Many green thinkers like Paul Ehrlich and Hoymar von Ditfurt had a strange aversion towards plentiful side-effect-free energy.
The usefulness of these ideas would not have been lost to the profiteers of enegy scarcity.
Rod: I, personally, am of the opinion that to get the most benefit from nuclear fuel, we need to close the fuel cycle, and put a moratorium on fuel mining eventually, at least temporarily (where temporarily is maybe a few hundred years – so that we can burn down our already mined stocks of SNF and DU).
The reason I suggest a moratorium (this would have to be phased in, with a date set in the future from when it is passed as law, so that existing nuclear plants could continue to run and be able to buy new fuel, until the completion of their lifecycle), is because of the problem that, at least when recycling first starts, it’s expected to be a bit more expensive than newly mined fuel.
It seems to me that, if I understand the economics correctly, the more expensive recycled fuel wouldn’t make nuclear energy much more expensive – but just enough that if a competitor can use newly mined fuel instead of recycled, they would have an advantage over you, so that it essentially forces everyone to buy new fuel because it’s the cheapest option. But, if the higher cost of recycled fuel is required of everyone, then everyone will do it.
Once you do that, then the learning curve kicks in and the cost of recycling gets lower, maybe to about the same as newly mined uranium, or hopefully substantially lower – the hope would be that with recycling, you could avoid the millions or billions per year that would otherwise be spent in mining, transportation, milling, refining, enrichment, manufacturing, etc.

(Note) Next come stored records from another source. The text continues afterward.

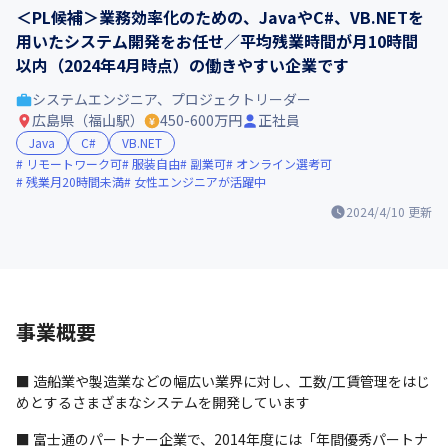
＜PL候補＞業務効率化のための、JavaやC#、VB.NETを
用いたシステム開発をお任せ／平均残業時間が月10時間
以内（2024年4月時点）の働きやすい企業です
システムエンジニア、プロジェクトリーダー
広島県（福山駅）
450-600万円
正社員
Java
C#
VB.NET
リモートワーク可
服装自由
副業可
オンライン選考可
残業月20時間未満
女性エンジニアが活躍中
2024/4/10
更新
事業概要
■ 造船業や製造業などの幅広い業界に対し、工数/工賃管理をはじ
めとするさまざまなシステムを開発しています
■ 富士通のパートナー企業で、2014年度には「年間優秀パートナ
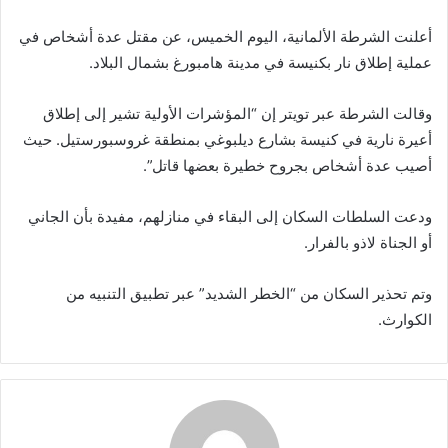
إلكترونيا
أعلنت الشرطة الألمانية، اليوم الخميس، عن مقتل عدة أشخاص في
عملية إطلاق نار بكنيسة في مدينة هامبورغ بشمال البلاد.
وقالت الشرطة عبر تويتر إن “المؤشرات الأولية تشير إلى إطلاق
أعيرة نارية في كنيسة بشارع ديلبوغي بمنطقة غروسبورستيل. حيث
أصيب عدة أشخاص بجروح خطيرة بعضها قاتل”.
ودعت السلطات السكان إلى البقاء في منازلهم، مفيدة بأن الجاني
أو الجناة لاذو بالفرار.
وتم تحذير السكان من “الخطر الشديد” عبر تطبيق التنبيه من
الكوارث.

Yeah, that would upset those who would like to get that revenue, but the goal is that the revenue would be re-allocated in the economy in such a way that it provides other jobs in other industries, lowering the cost of energy from nuclear.
Eventually, of course, you’d need to allow new mining, extraction or importation of fuel, because after a few hundred years, you’d start to draw down supplies. I’d say it’d be good to always keep a few decades’ strategic reserves on hand.
@Jeff S
I don’t agree with your initial premise. My goal for a power system is to provide clean, safe, affordable, and reliable energy. It is not to “get the most benefit from nuclear fuel.”
Though some people believe it is somehow wasteful or hazardous to stockpile slightly used fuel or completely unused potential fuel (DU) in containers on or near the surface of the earth, I’m not sure why.
Those containers don’t take up much space and they are not posing any threat to any human that doesn’t mess with they using heavy equipment.
There is nothing inherently wrong with mining the Earth for raw materials. Humans have been engaging in that endeavor for thousands of years and will never stop.
Rather off-topic but today TNYT has an article “The Murky Future of Nuclear Power in the United States” by a Dianne Cardwell. The article contains several small errors but contains a few tidbits such as the NRC regulating backfill dirt!
Possibly Rod would care to write a response here, with a shorter version as a letter submitted to the editor.